平安時代の文学界において、その名を知らぬ者はいない「紫式部」。彼女が残した名作『源氏物語』は、千年以上経った今でも読み継がれ、まさに日本文学の宝石と呼べる存在です。しかし、そんな紫式部にも、一筋縄ではいかない「素顔」が存在していました。今回は、その知られざる紫式部の真実に迫ります。
紫式部の本名は、実は明らかにされていません。「紫式部」という名前は、彼女が使えた藤原道長の娘・彰子にちなんでつけられたものだと言われていますが、これはあくまで後世の呼び名であり、彼女の生涯そのものも、謎に包まれています。
紫式部は、藤原氏の一族に生まれましたが、彼女の家は特に裕福ではありませんでした。父親は学者肌で、彼女に漢詩や古典を教えましたが、女性が学問に励むことは当時の常識から外れた行為でした。それでも、彼女はその才能を発揮し、父親をも驚かせるほどの記憶力で、知識を吸収していきました。

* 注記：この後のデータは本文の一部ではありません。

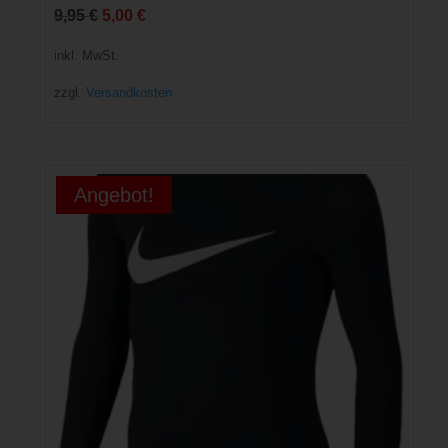
Ursprünglicher
Aktueller
9,95
€
5,00
€
Preis
Preis
inkl. MwSt.
war:
ist:
zzgl.
Versandkosten
9,95 €
5,00 €.
Angebot!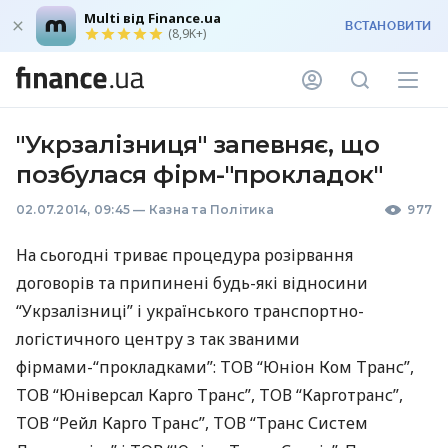
Multi від Finance.ua
ВСТАНОВИТИ
(8,9K+)
"Укрзалізниця" запевняє, що
позбулася фірм-"прокладок"
02.07.2014, 09:45
—
Казна та Політика
977
На сьогодні триває процедура розірвання
договорів та припинені будь-які відносини
“Укрзалізниці” і українського транспортно-
логістичного центру з так званими
фірмами-“прокладками”:
ТОВ
“Юніон Ком Транс”,
ТОВ
“Юніверсал Карго Транс”,
ТОВ
“Карготранс”,
ТОВ
“Рейл Карго Транс”,
ТОВ
“Транс Систем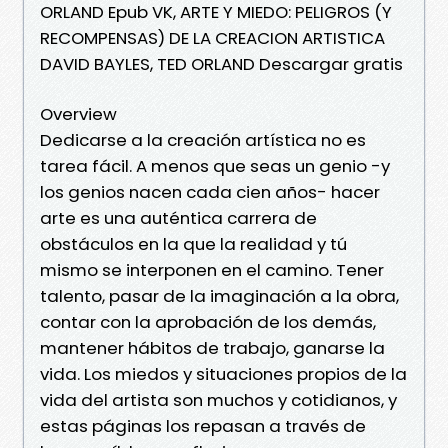
ORLAND Epub VK, ARTE Y MIEDO: PELIGROS (Y
RECOMPENSAS) DE LA CREACION ARTISTICA
DAVID BAYLES, TED ORLAND Descargar gratis
Overview
Dedicarse a la creación artística no es
tarea fácil. A menos que seas un genio -y
los genios nacen cada cien años- hacer
arte es una auténtica carrera de
obstáculos en la que la realidad y tú
mismo se interponen en el camino. Tener
talento, pasar de la imaginación a la obra,
contar con la aprobación de los demás,
mantener hábitos de trabajo, ganarse la
vida. Los miedos y situaciones propios de la
vida del artista son muchos y cotidianos, y
estas páginas los repasan a través de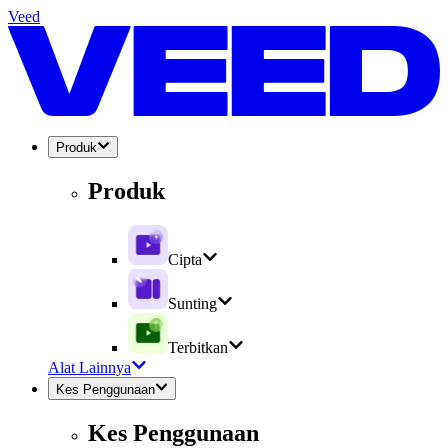
Veed
Produk
Produk
Cipta
Sunting
Terbitkan
Alat Lainnya
Kes Penggunaan
Kes Penggunaan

紫式部は、人付き合いが苦手で、華やかな宮廷生活にも馴染めなかったと言われています。彼女の日記には、同僚の女房たちとの交流を避ける様子が描かれており、常に読書や執筆に没頭する姿が浮かび上がります。彼女にとって、文学の世界に没頭する時間は、現実逃避の手段でもあったのでしょう。